# All-Male Hap/Peacock Photos - 56k Warning.



## GoofBoy (Jul 3, 2007)

Switched my 90 gallon tank over to all male Hap/Peacock 4 months ago.

All peaceful and happy so far.

Took some update pictures of the growth. Hope you enjoy.

7in Placidochromis sp. "Phenochilus Tanzania"
5in Tramitichromis sp. "Intermedius"








3in Placidochromis electra








3in German Red








3in Red Shoulder








5in Otopharynx lithobates (Zimbawe)








3.5in Protomelas sp. "Steveni Taiwan" (Taiwan Reef)








Smaller versions of my two new desktop backgrounds.








In case you wonder what the Pheno 'spangling' looks like up close...









Thanks for viewing.


----------



## Wolffishin (Sep 9, 2009)

Very Nice!

I love the Taiwan Reef.
My 2" Electra is starting to show a bit of a blue hue in the right light. 
My German Red looks a lot like your Red Shoulder but he's still small.
My Tram. Intermedius lost the blue in his face, but looks like yours otherwise.

Hmmmm, seems I have some of the same fish as you. :wink:

Very nice pictures.


----------



## GoofBoy (Jul 3, 2007)

Wolffishin,

Glad everyone is doing well again and the wife is buying in :lol:.

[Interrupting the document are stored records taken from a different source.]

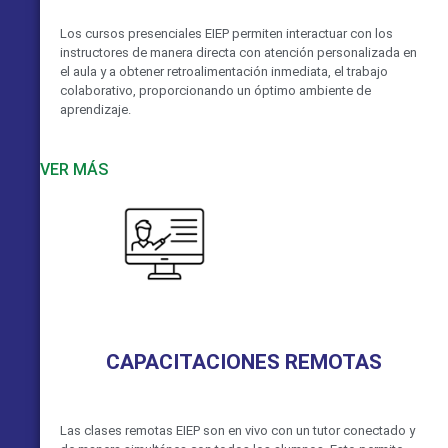
Los cursos presenciales EIEP permiten interactuar con los
instructores de manera directa con atención personalizada en
el aula y a obtener retroalimentación inmediata, el trabajo
colaborativo, proporcionando un óptimo ambiente de
aprendizaje.
VER MÁS
CAPACITACIONES REMOTAS
Las clases remotas EIEP son en vivo con un tutor conectado y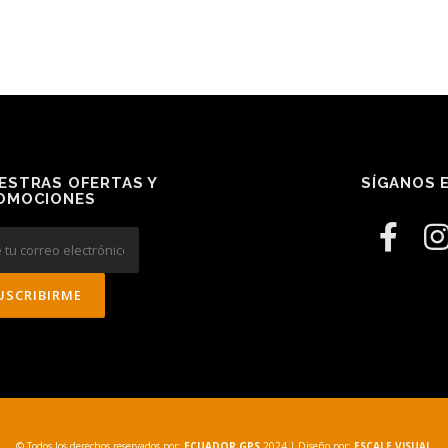
ESTRAS OFERTAS Y
SÍGANOS E
OMOCIONES
© Todos los derechos reservados por:
ECUADOR GPS
2024
| Diseño por:
ESCALE VISUAL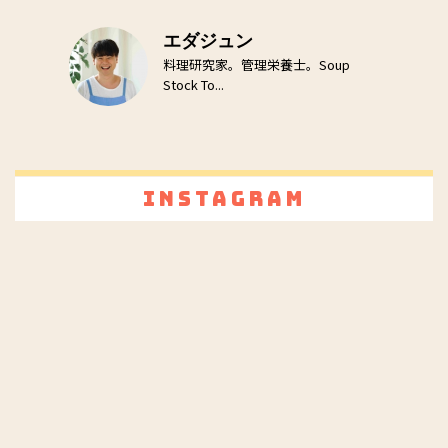
エダジュン
料理研究家。管理栄養士。Soup
Stock To...
Instagram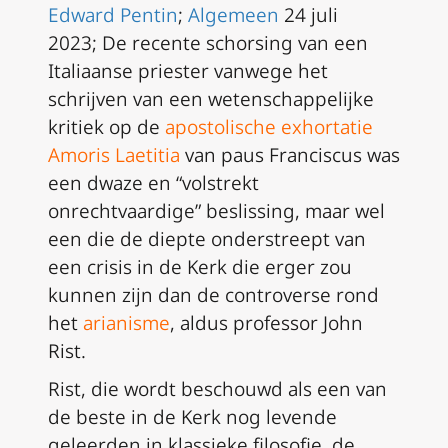
Edward Pentin
;
Algemeen
24 juli
2023; De recente schorsing van een
Italiaanse priester vanwege het
schrijven van een wetenschappelijke
kritiek op de
apostolische exhortatie
Amoris Laetitia
van paus Franciscus was
een dwaze en “volstrekt
onrechtvaardige” beslissing, maar wel
een die de diepte onderstreept van
een crisis in de Kerk die erger zou
kunnen zijn dan de controverse rond
het
arianisme
, aldus professor John
Rist.
Rist, die wordt beschouwd als een van
de beste in de Kerk nog levende
geleerden in klassieke filosofie, de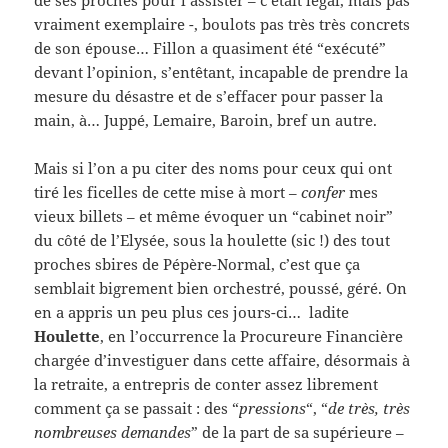
de ses proches pour l’assister – c’était légal, mais pas
vraiment exemplaire -, boulots pas très très concrets
de son épouse… Fillon a quasiment été “exécuté”
devant l’opinion, s’entêtant, incapable de prendre la
mesure du désastre et de s’effacer pour passer la
main, à… Juppé, Lemaire, Baroin, bref un autre.
Mais si l’on a pu citer des noms pour ceux qui ont
tiré les ficelles de cette mise à mort –
confer
mes
vieux billets – et même évoquer un “cabinet noir”
du côté de l’Elysée, sous la houlette (sic !) des tout
proches sbires de Pépère-Normal, c’est que ça
semblait bigrement bien orchestré, poussé, géré. On
en a appris un peu plus ces jours-ci… ladite
Houlette
, en l’occurrence la Procureure Financière
chargée d’investiguer dans cette affaire, désormais à
la retraite, a entrepris de conter assez librement
comment ça se passait : des “
pressions
“, “
de très, très
nombreuses demandes
” de la part de sa supérieure –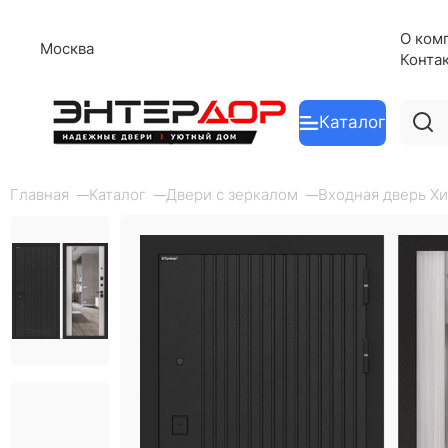
О ком
Москва
Конта
Каталог
Главная
Каталог
Двери с зеркалом
Входная дверь Хи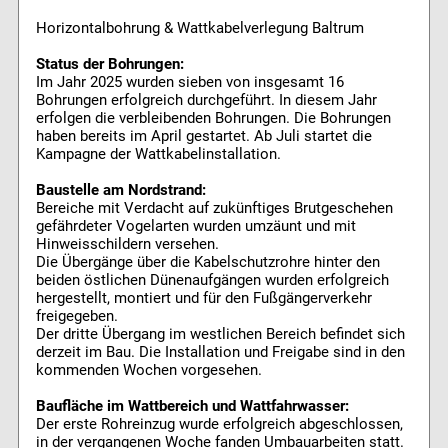
Horizontalbohrung & Wattkabelverlegung Baltrum
Status der Bohrungen:
Im Jahr 2025 wurden sieben von insgesamt 16
Bohrungen erfolgreich durchgeführt. In diesem Jahr
erfolgen die verbleibenden Bohrungen. Die Bohrungen
haben bereits im April gestartet. Ab Juli startet die
Kampagne der Wattkabelinstallation.
Baustelle am Nordstrand:
Bereiche mit Verdacht auf zukünftiges Brutgeschehen
gefährdeter Vogelarten wurden umzäunt und mit
Hinweisschildern versehen.
Die Übergänge über die Kabelschutzrohre hinter den
beiden östlichen Dünenaufgängen wurden erfolgreich
hergestellt, montiert und für den Fußgängerverkehr
freigegeben.
Der dritte Übergang im westlichen Bereich befindet sich
derzeit im Bau. Die Installation und Freigabe sind in den
kommenden Wochen vorgesehen.
Baufläche im Wattbereich und Wattfahrwasser:
Der erste Rohreinzug wurde erfolgreich abgeschlossen,
in der vergangenen Woche fanden Umbauarbeiten statt.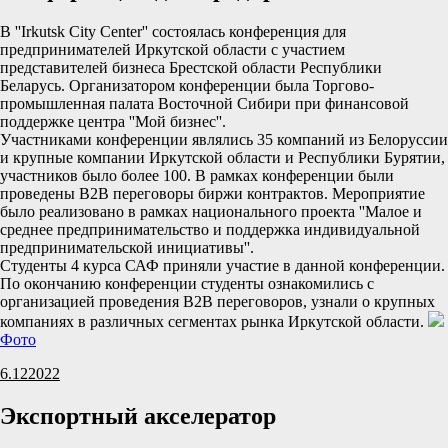
В ''Irkutsk City Center'' состоялась конференция для
предпринимателей Иркутской области с участием
представителей бизнеса Брестской области Республики
Беларусь. Организатором конференции была Торгово-
промышленная палата Восточной Сибири при финансовой
поддержке центра ''Мой бизнес''.
Участниками конференции являлись 35 компаний из Белоруссии
и крупные компании Иркутской области и Республики Бурятии,
участников было более 100. В рамках конференции были
проведены B2B переговоры биржи контрактов. Мероприятие
было реализовано в рамках национального проекта ''Малое и
среднее предпринимательство и поддержка индивидуальной
предпринимательской инициативы''.
Студенты 4 курса САФ приняли участие в данной конференции.
По окончанию конференции студенты ознакомились с
организацией проведения B2B переговоров, узнали о крупных
компаниях в различных сегментах рынка Иркутской области.
Фото
6.12
2022
Экспортный акселератор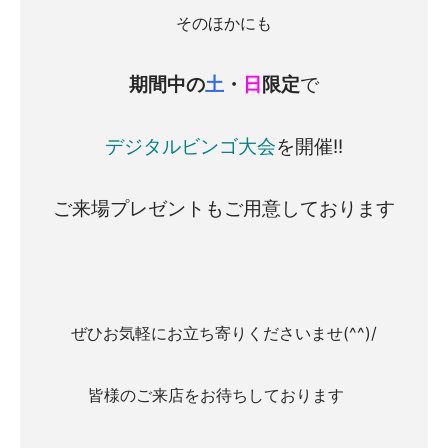
そのほかにも
期間中の
土
・
日
限定
で
デジタルビンゴ大会
を開催!!
ご来場プレゼントもご用意しております
ぜひお気軽にお立ち寄りくださいませ(^^)/
皆様のご来店をお待ちしております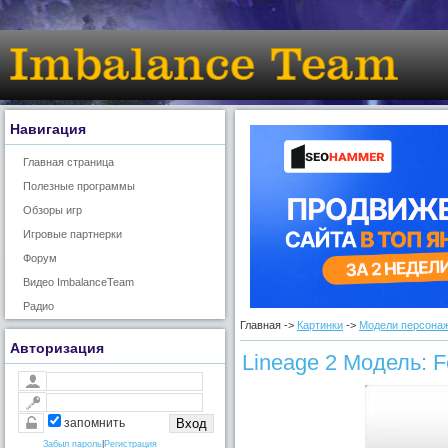
Навигация
Главная страница
Полезные программы
Обзоры игр
Игровые партнерки
Форум
Видео ImbalanceTeam
Радио
Главная ->
Картинки
->
Модели персонаж
Авторизация
Lineage 2 Модель: F
запомнить
Забыл пароль
|
Регистрация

I see the big guy is starting to flex his fins - I hope he stays calm for you.

Ciao,

T


----------



## cgronko (Jun 25, 2009)

That taiwan reef is awesome, im glad to see the lithobate is doing well!


----------



## GoofBoy (Jul 3, 2007)

cgronko said:


> That taiwan reef is awesome, im glad to see the lithobate is doing well!


As is the Peacock you gave me...









I got the Taiwan Reef and a P. Electra for the other Liuli fry.

Speaking of which did yours make it? I was thinking of them a couple of days ago.

I now have close to 50 Cyp leptosoma Kerenge Island fry (1/2-3/4in) and and ~25 tiny yellow lab fry I will need to trade in a few months - the Lab mom is just perfect, so I had to try some.

Hope all is going well for you Chris.


----------



## cgronko (Jun 25, 2009)

You take the best pics! By the way I bought those peacocks off aquabid as Maleri Islands if you were wondering exactly what strained he was and the lithobate is from cichlidlovers.com here in tucson. The Liuli fry are doing great. They all made it home safe, I rehomed most of them but kept 4 of the best. They have grown very fast and are about 3 inches now but none are showing color yet. I know they take a little longer to color up so will see if i kept any males. Ill have to get some pics, but im a little scared to post them after looking at your amazing pics!


----------



## GoofBoy (Jul 3, 2007)

cgronko said:


> You take the best pics! By the way I bought those peacocks off aquabid as Maleri Islands if you were wondering exactly what strained he was and the lithobate is from cichlidlovers.com here in tucson. The Liuli fry are doing great. They all made it home safe, I rehomed most of them but kept 4 of the best. They have grown very fast and are about 3 inches now but none are showing color yet. I know they take a little longer to color up so will see if i kept any males. Ill have to get some pics, but im a little scared to post them after looking at your amazing pics!


Good to hear!

I would say around an honest 3.5in you will see the first hints on blue on the cheek.

The pictures are all the neighbor's Nikon D40. Easy to take pictures where you can actually identify the fish with a nice camera :lol:.

Thanks for the Maleri Islands info and please post pics...


----------